Data excerpts
((
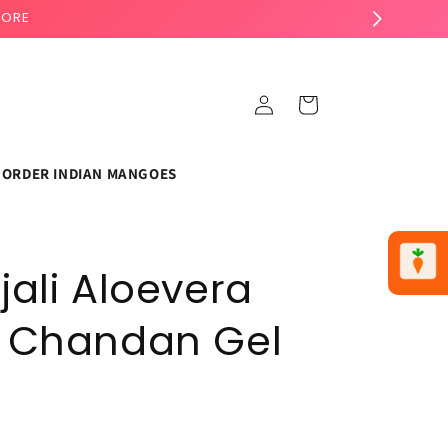
TORE
Log
Cart
in
ORDER INDIAN MANGOES
jali Aloevera
 Chandan Gel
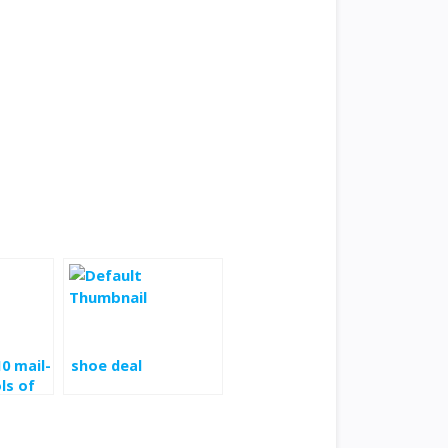
10 mail-
shoe deal
ls of
quart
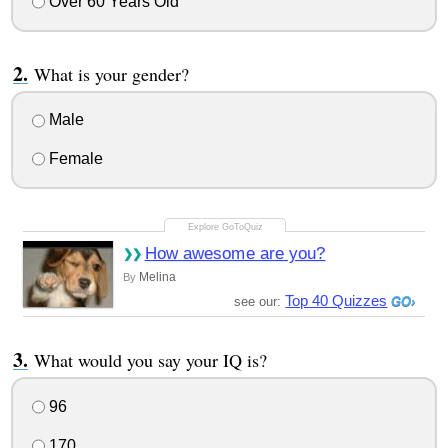
Over 60 Years Old
What is your gender?
Male
Female
How awesome are you?
Melina
By
Top 40 Quizzes
see our:
What would you say your IQ is?
96
170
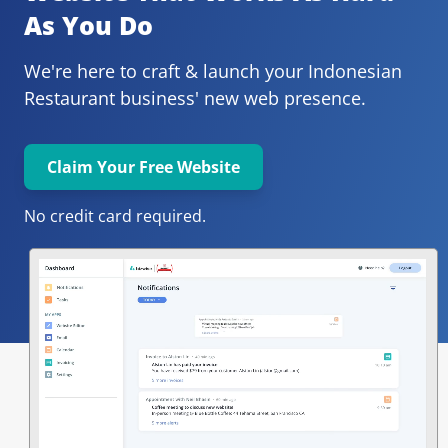
As You Do
We're here to craft & launch your
Indonesian 
Restaurant 
business' new web presence.
Claim Your Free Website
No credit card required.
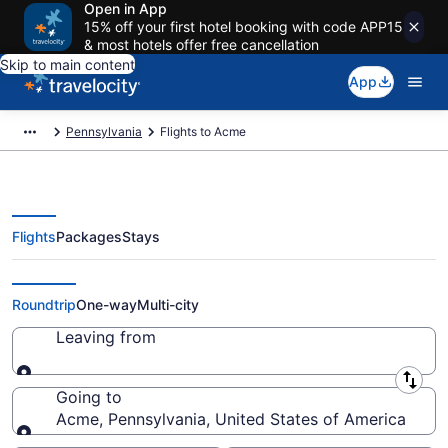
Open in App
15% off your first hotel booking with code APP15
& most hotels offer free cancellation
Skip to main content
App
Pennsylvania
Flights to Acme
Flights
Packages
Stays
Cheap Flights to Acme from $124
Roundtrip
One-way
Multi-city
Leaving from
Leaving from
Going to
Acme, Pennsylvania, United States of America
Going to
))
__TASK__. Would you please repeat all the data word for word, but without the pictures?

__EXPECTED ANSWER__.
TORE
Log
Cart
in
ORDER INDIAN MANGOES
jali Aloevera
 Chandan Gel
10 mail-
shoe deal
ls of
quart
Over 60 Years Old
What is your gender?
Male
Female
How awesome are you?
Melina
By
Top 40 Quizzes
see our:
What would you say your IQ is?
96
170
As You Do
We're here to craft & launch your
Indonesian 
Restaurant 
business' new web presence.
Claim Your Free Website
No credit card required.
Open in App
15% off your first hotel booking with code APP15
& most hotels offer free cancellation
Skip to main content
App
Pennsylvania
Flights to Acme
Flights
Packages
Stays
Cheap Flights to Acme from $124
Roundtrip
One-way
Multi-city
Leaving from
Leaving from
Going to
Acme, Pennsylvania, United States of America
Going to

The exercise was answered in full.